This thread ends the Vivid Vervet cycle for me*.  Being half way between Vivid and Wily and run it alone since day one (B1).  The Ubuntu 15.04 Final Release was upgraded 3 days ago successfully.  Will go forward tomorrow with a fresh install of Wily Werewolf first alpha release.


In conclusion, this upgrade is more stable then 12.LTS to 14.LTS one.  I rarely Upgrade, I'm more on the fresh install side but for testing purposes I give you guys an A+ for this one. 

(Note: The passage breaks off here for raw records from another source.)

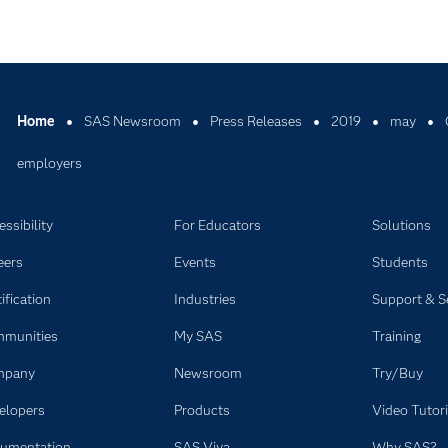
Home
SAS Newsroom
Press Releases
2019
may
employers
ssibility
For Educators
Solutions
eers
Events
Students
ification
Industries
Support & S
munities
My SAS
Training
mpany
Newsroom
Try/Buy
elopers
Products
Video Tutori
umentation
SAS Viya
Why SAS?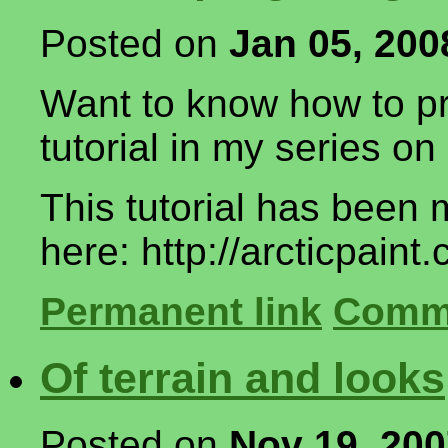
Posted on
Jan 05, 200
Want to know how to pr
tutorial in my series 
This tutorial has been 
here: http://arcticpaint
Permanent link
Comme
Of terrain and looks
Posted on
Nov 19, 20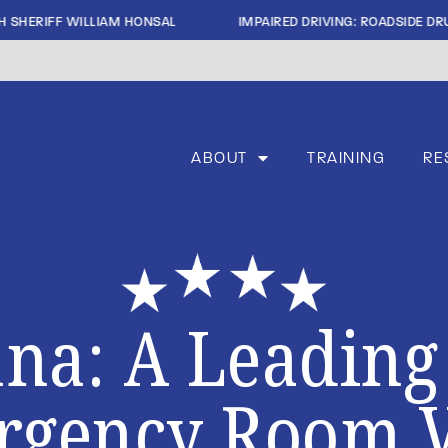
|
 SHERIFF WILLIAM HONSAL
IMPAIRED DRIVING: ROADSIDE DRU
ABOUT
TRAINING
RE
na: A Leading
gency Room V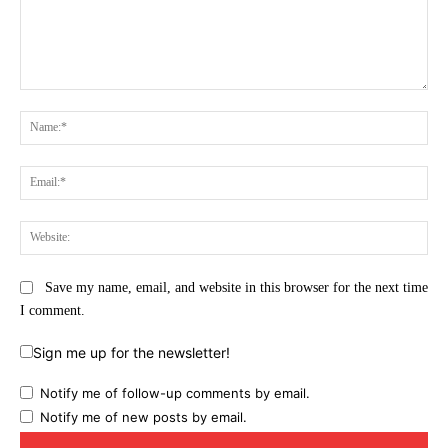
Comment:
Na
Ema
Web
Save my name, email, and website in this browser for the next time
I comment.
Sign me up for the newsletter!
Notify me of follow-up comments by email.
Notify me of new posts by email.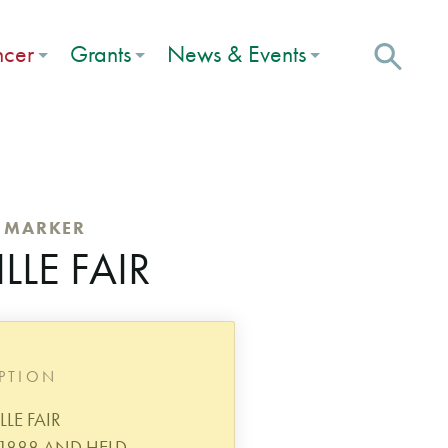
ncer
Grants
News & Events
C MARKER
LE FAIR
IPTION
LE FAIR
 1888 AND HELD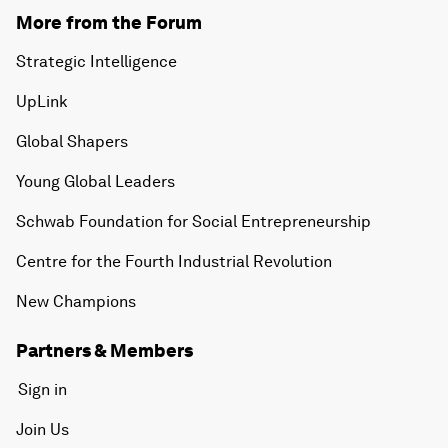
More from the Forum
Strategic Intelligence
UpLink
Global Shapers
Young Global Leaders
Schwab Foundation for Social Entrepreneurship
Centre for the Fourth Industrial Revolution
New Champions
Partners & Members
Sign in
Join Us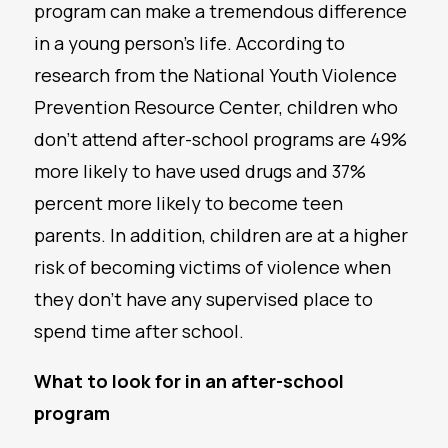
program can make a tremendous difference
in a young person’s life. According to
research from the National Youth Violence
Prevention Resource Center, children who
don’t attend after-school programs are 49%
more likely to have used drugs and 37%
percent more likely to become teen
parents. In addition, children are at a higher
risk of becoming victims of violence when
they don’t have any supervised place to
spend time after school.
What to look for in an after-school
program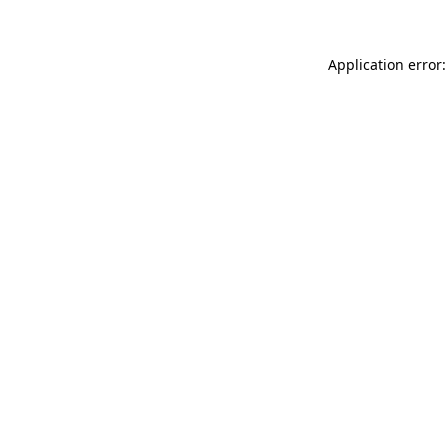
Application error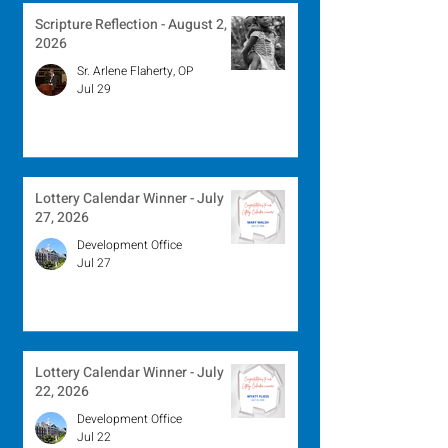
Scripture Reflection - August 2,
2026
Sr. Arlene Flaherty, OP
Jul 29
Lottery Calendar Winner - July
27, 2026
Development Office
Jul 27
Lottery Calendar Winner - July
22, 2026
Development Office
Jul 22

When I applied the Wily upgrade (post#3), the original setting that I previously made under Vivid Final Release remain unchanged.  The same apply for the last 72 hours regarding the updates in Software Updater (on fire since 3 days).  *The Date and Time issue* (halfway working in my case in the Vivid cycle: able to change the New-York setting but not able to add another city) i*s solved under the Wily upgrad*e. This one was a long journey but now I'm able to see at what time uncle Georges goes to bed in Geneva.  Wily Werewolf pass the test of my favorite hot spot on Internet:  Ubuntu 15.10 on NHL Gamecenter gives an exceptional visual rendering (HD quality @ 3000Kps @ best).  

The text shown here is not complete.